Many guys were shying away from Debbie because of her hearing loss. In the dorm bull sessions some of the guys would say they would not date her because she was 'deaf'. I kept my mouth closed because I knew I would not change the idiots' mind and it would probably start a fight. I played Lacrosse, I was ejected out of a couple of games in high school for fighting. So I wasn't afraid to take anyone one on one but a room full of dickheads who just wanted to get a Barbie with a pussy for a weekend, it just wasn't worth it.
Now I am in front of Debbie she smiles at me and says so sweetly, "Doug you need something?"

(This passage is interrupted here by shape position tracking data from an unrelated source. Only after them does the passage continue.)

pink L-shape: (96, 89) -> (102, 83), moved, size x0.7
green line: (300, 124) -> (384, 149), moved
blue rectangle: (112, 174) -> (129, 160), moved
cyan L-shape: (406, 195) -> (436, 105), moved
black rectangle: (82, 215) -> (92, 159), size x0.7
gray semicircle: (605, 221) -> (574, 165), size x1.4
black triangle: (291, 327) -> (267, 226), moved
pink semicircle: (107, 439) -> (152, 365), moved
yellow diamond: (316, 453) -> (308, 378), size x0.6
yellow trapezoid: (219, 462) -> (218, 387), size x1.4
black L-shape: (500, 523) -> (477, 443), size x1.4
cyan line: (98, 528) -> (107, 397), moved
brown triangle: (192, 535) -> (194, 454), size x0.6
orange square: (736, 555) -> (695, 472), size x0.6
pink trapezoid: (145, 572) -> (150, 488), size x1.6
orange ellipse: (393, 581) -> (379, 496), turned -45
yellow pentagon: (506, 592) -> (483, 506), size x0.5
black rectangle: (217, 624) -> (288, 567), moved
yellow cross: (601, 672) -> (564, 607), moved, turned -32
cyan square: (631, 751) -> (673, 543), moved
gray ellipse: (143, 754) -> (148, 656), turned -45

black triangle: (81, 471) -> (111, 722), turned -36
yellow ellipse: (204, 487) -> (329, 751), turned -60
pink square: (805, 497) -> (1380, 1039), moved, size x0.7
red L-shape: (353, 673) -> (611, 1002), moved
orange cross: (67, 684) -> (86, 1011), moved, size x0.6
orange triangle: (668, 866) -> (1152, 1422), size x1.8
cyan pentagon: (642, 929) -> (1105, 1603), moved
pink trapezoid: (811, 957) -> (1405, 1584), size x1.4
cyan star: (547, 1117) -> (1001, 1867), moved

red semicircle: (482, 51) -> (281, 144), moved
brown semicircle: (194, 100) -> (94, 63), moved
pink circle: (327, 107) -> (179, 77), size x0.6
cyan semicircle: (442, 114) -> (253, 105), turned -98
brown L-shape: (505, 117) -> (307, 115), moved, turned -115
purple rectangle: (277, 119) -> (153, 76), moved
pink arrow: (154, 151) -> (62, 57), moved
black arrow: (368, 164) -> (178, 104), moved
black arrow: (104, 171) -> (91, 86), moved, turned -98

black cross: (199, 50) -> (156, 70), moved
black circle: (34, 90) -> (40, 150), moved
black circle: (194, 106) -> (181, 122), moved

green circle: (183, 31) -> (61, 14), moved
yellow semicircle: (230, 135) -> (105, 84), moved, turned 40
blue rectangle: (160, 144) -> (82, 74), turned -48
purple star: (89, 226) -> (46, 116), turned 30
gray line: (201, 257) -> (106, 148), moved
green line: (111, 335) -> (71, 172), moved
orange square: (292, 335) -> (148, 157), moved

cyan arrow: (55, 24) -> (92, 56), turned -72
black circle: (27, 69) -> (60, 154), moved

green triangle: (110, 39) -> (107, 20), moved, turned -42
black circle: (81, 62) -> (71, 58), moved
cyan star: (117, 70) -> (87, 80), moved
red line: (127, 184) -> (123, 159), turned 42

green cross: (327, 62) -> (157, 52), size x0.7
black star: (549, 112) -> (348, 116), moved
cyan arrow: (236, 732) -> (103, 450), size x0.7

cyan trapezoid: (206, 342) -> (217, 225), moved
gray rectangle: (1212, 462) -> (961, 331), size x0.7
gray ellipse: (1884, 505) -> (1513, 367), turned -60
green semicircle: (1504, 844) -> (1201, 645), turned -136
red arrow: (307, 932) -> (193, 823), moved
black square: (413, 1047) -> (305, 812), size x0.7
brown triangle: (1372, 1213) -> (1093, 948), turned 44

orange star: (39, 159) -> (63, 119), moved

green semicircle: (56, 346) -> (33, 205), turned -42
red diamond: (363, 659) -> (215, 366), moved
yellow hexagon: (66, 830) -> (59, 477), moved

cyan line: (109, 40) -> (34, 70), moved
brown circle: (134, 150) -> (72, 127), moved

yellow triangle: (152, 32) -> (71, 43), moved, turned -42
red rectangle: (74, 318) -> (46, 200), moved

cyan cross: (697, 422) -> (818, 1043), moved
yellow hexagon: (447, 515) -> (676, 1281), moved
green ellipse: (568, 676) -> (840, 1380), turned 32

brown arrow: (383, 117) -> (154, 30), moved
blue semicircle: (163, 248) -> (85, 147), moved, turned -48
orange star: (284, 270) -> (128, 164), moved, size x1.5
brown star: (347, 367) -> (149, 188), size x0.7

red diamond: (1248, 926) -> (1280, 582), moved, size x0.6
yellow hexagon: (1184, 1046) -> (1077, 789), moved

"Ah, ah, ah, Yea, I was wondering if you'd like to go to Union and watch a movie Friday night with me?"
She actually blinked two times.
"We can sit up front so
we
can hear it better."
She blinked again but her face took on an disheartened look.
I quickly said, "Did I say something wrong?"
She actually asked me, "Is this some joke?"
"Why would I joke with a pretty girl like you?"
I must have disarmed her a little, I took a deep breath, then started a fast monologue: "I have been sitting behind you in History 201 and I look at the back of your head almost every Monday, Wednesday and Friday, you say hello to me and good bye every class, that's it, My cousin lives in your dorm she said you were not dating anyone, So I decided to ask you out, Now if I am out of line just say so and I will go back to just saying hello, good bye to you and looking at the back of your head in History 201." I then took a breath.
She didn't say anything so I figured I was going down in flames.
As I turned away dejectedly she touched my shoulder and said, "Wait, let's talk."
I perked up and said, "Want to meet for dinner over in the dinning hall? We can sit with my cousin."
"Who is your cousin?"
"Susan Scott"
"No way!!!!! She is a good friend She had mentioned a couple of cousins which one are you?"
I answered with a big smile, "I'm the good looking one."
She rolled her eyes, "Are you the swimmer or the lacrosse player?"
"Lacrosse."
"She has said a lot of funny things about you two."
"Well, Cousin Robin, Rob, is at a Florida state. He is my dad's youngest brother's son." (My other uncle is only one year younger that my dad and uncle Michael).
"I hope I came out looking good with her stories"
"You know you do look like Sue."
"Well, that's because our moms are twins and our dads are twins too.
Don't get me started though. Sue and I have lived with it for all our lives."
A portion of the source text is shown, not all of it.